Our study covers important genotypes and relevant samples comparisons for future accurate expression profiling by RT-qPCR of meiosis-related genes in wheat. The two species of wheat, hexaploid bread wheat (CS) and tetraploid durum wheat (Cappelli variety) share the A and B subgenomes while D subgenome is absent in the latter. Deletion mutants for the Ph1 locus in both hexaploid and tetraploid wheat genotypes (CSph1 and DES 35, respectively) have been also tested to investigate whether the presence of the Ph1 locus might have an effect in the election of the RGs. Besides, we also studied the selected RGs in comparative analyses including somatic tissues, such as young leaves and root tips from germinating grains, which exhibit high rates of vegetative growing and cell mitosis. The results showed differences in the RGs expression stability among samples for different genotypes and tissues, hence quantitative and qualitative differences affecting the normalization were found. By addressing all these factors, our validated RGs should provide a robust normalization for the experimental conditions described in the different wheat genotypes and tissues covered by this work. The main difference lays apparently in ploidy or subgenome composition, except in meiosis samples for hexaploid wheat, in the presence and in the absence of the Ph1 locus. Ph1 locus seems to be affecting markedly the RGs expression stability and thus the choice for RGs, as well as increasing the number of RGs needed to normalize the CS/CSph1comparisons. Curiously, the SC gene expression stability does not seem to be particularly affected by having its 5B homoeolog located within the Ph1 locus, thus deleted in the ph1 mutants. In fact, it is among the most recommended RGs for CS and CSph1, especially in comparisons including somatic tissues.

In the original geNorm paper, the authors recommend the minimal use of the three most stable RGs in order to calculate the normalization factor in any given experiment, and a stepwise inclusion of more genes until no further significant contribution of the (n + 1)th gene is observed3. In most published studies, the recommended number of RGs resulting from the pairwise variation (V) calculations varies from only two up to several depending on the experimental setup.

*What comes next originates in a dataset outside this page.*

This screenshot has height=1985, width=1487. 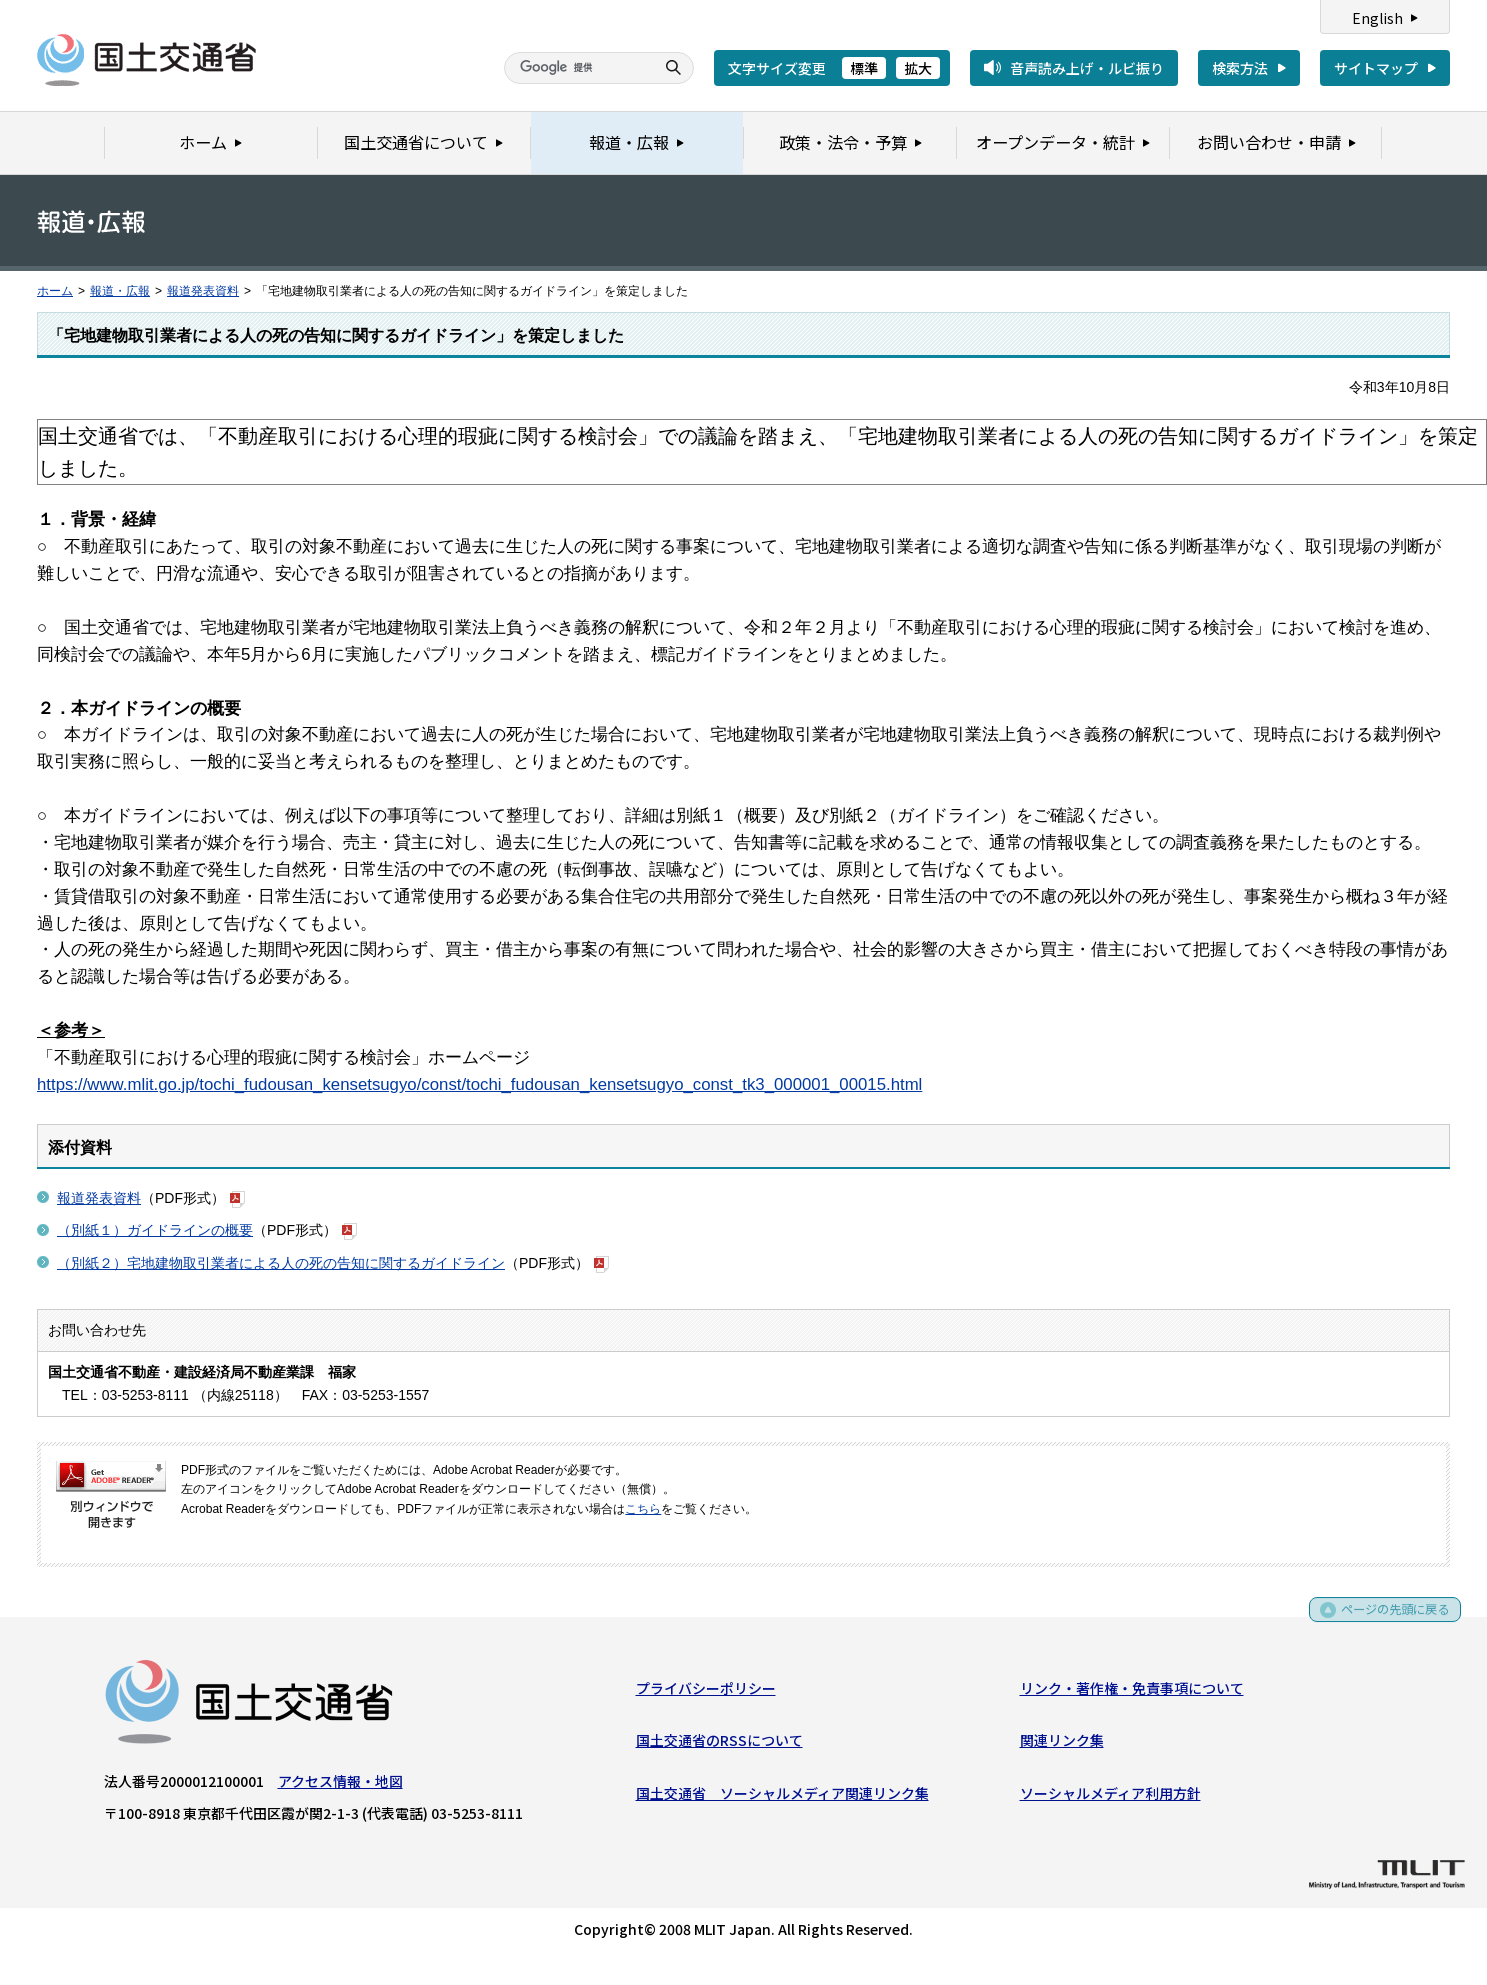 What do you see at coordinates (1087, 68) in the screenshot?
I see `音声読み上げ・ルビ振り` at bounding box center [1087, 68].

However, it may be convenient sometimes the use of fewer RGs than the recommended number to keep the experimental procedures affordable. Therefore, it is not rare to find published gene quantification data obtained using only three or less RGs. Although the proposed V cutoff value of 0.15 must not be taken too strictly, according the geNorm manual, any reduction in the recommended number of RGs should be evaluated carefully and specifically for each experiment. For our validated RGs, the study performed using the TaRec8 gene as example showed that a stepwise reduction of the RGs used for normalization might result in significant differences in data, causing loss of accuracy in gene quantification and misinterpretation of the results. We cannot recommend a minimal number of RGs for every comparison covered by this work, because we cannot assure that it will be valid for any gene of interest under study or unknown experimental variations. We suggest a recommended number of RGs that should be tested for a stepwise reduction following the ranking order, in order to experimentally determine if the use of less RGs might affect significantly the results using the appropriate statistical tests.

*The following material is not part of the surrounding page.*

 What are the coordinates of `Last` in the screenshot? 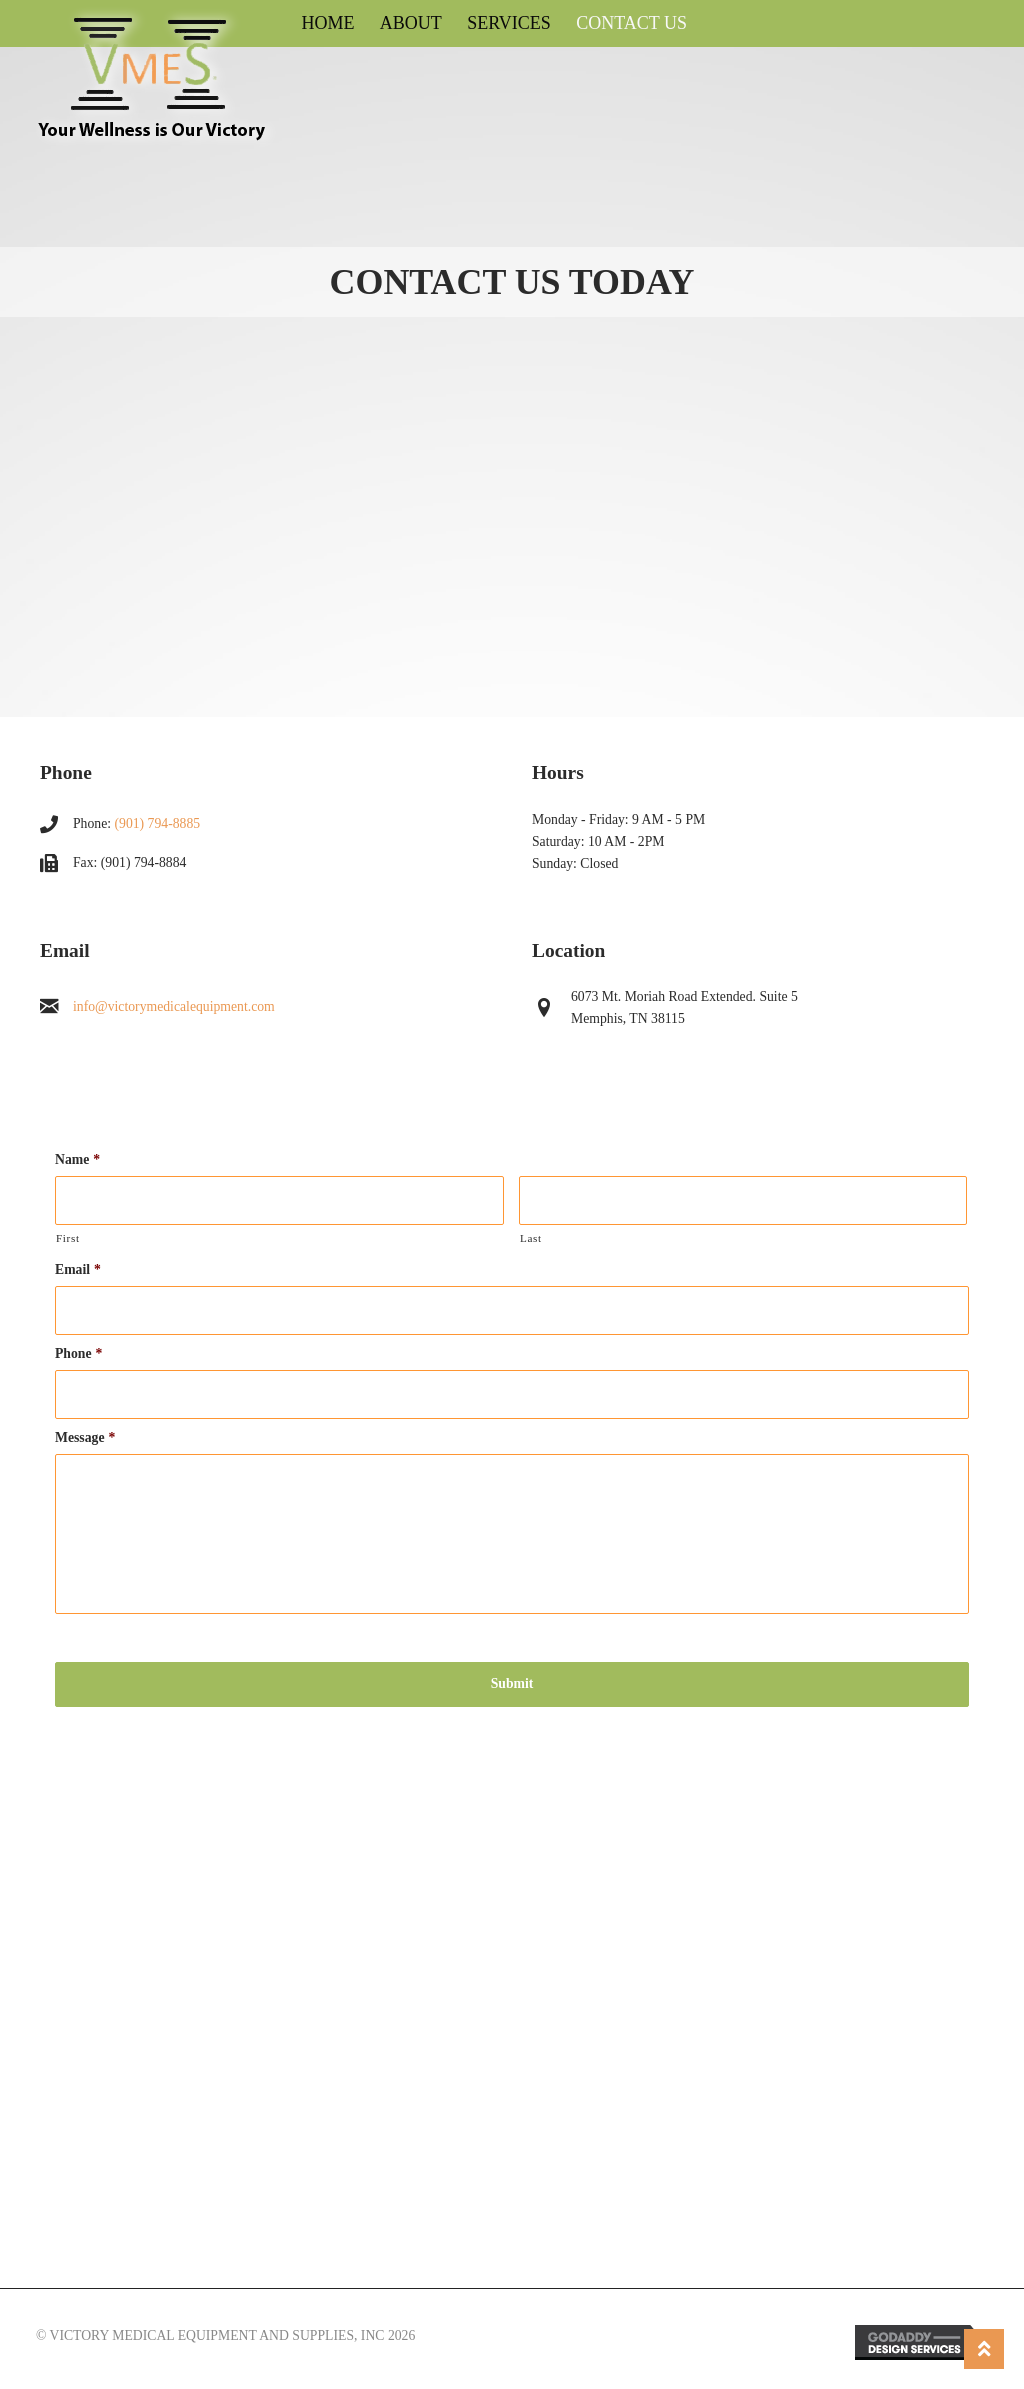 It's located at (531, 1238).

In conclusion, we have presented sets of validated RGs, suitable for accurate RT-qPCR normalization in wheat anthers during meiosis, as well as comparative studies with somatic tissues. RGs have been ranked accordingly to their stability in different experimental setups. This work provides a solid basis for future gene expression studies during meiosis in wheat by RT-qPCR to unravel the genetic regulation of this major biological process.